At the end of the eighth round, Ali spun off the ropes with a combination that ended with a super-fast right hand on Foreman’s jaw. Foreman pitched and twirled to the canvas and was counted out. Bedlam ensued.
Seven minutes later, Ali had made his way through an adoring crowd of dancing Zairians to the dressing room. He saw a mirror and stood for a moment staring silently at his own reflection. Four minutes after that, he erupted at a TV camera. We hear the echo now. “I told you! I’m the real champion! I told you! I’m the champion of the world! All of you bow! All of my critics crawl! All of you suckers who write The Ring Magazine, Boxing Illustrated, all of you suckers! Bow!”
Heads are bowed now, billions of them. Ali is dead. History itself seems to pause at the dull thud of those words.
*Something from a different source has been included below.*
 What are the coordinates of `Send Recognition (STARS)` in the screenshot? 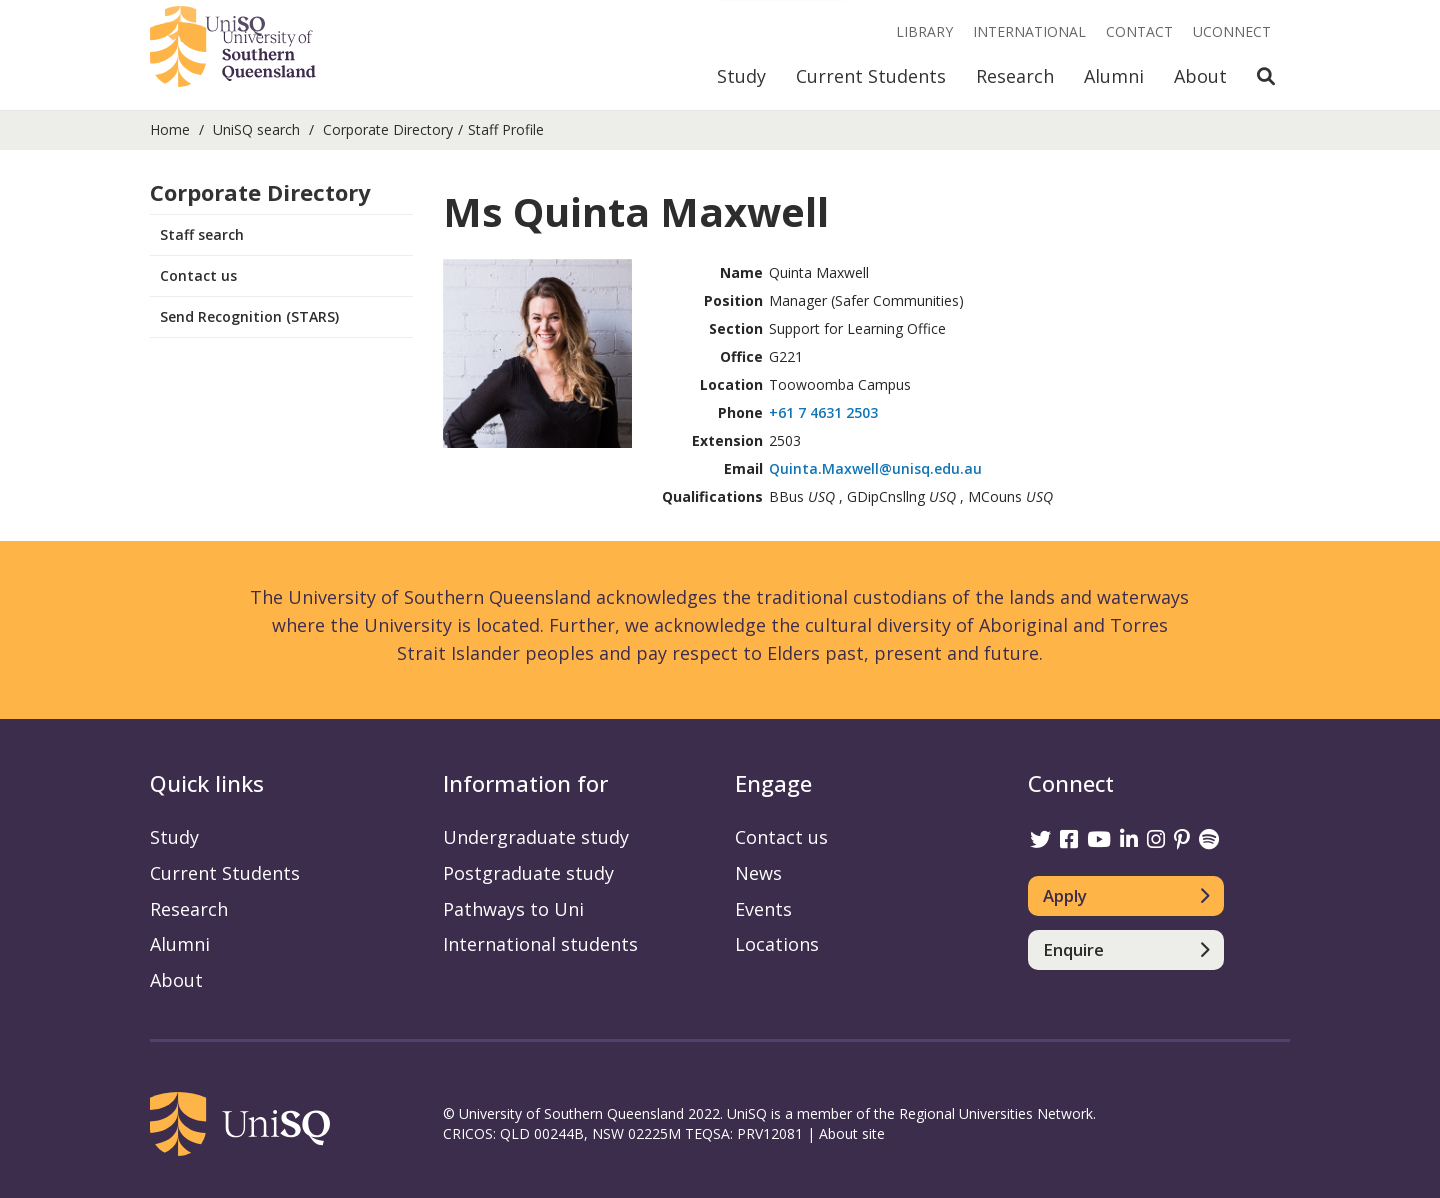 It's located at (249, 316).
I don’t want to believe it. It’s Saturday morning and I’m seven again. I’m looking up at the sky because it’s only a matter of time before he comes back.
“I ain’t Superman” quote from AP 3/14/63; Liston’s darker side derived from Nick Tosches interviews with Foneda Cox and Lowell Powell in The Devil and Sonny Liston. Ali’s comments on Frazier’s left hook from George Plimpton’s Shadow Box, p. 204. Most of Ali’s statements found in The Greatest: My Own Story by Muhammad Ali with Richard Durham.
Springs Toledo is the author of The Gods of War (Tora, 2014) and In the Cheap Seats (Tora, 2016).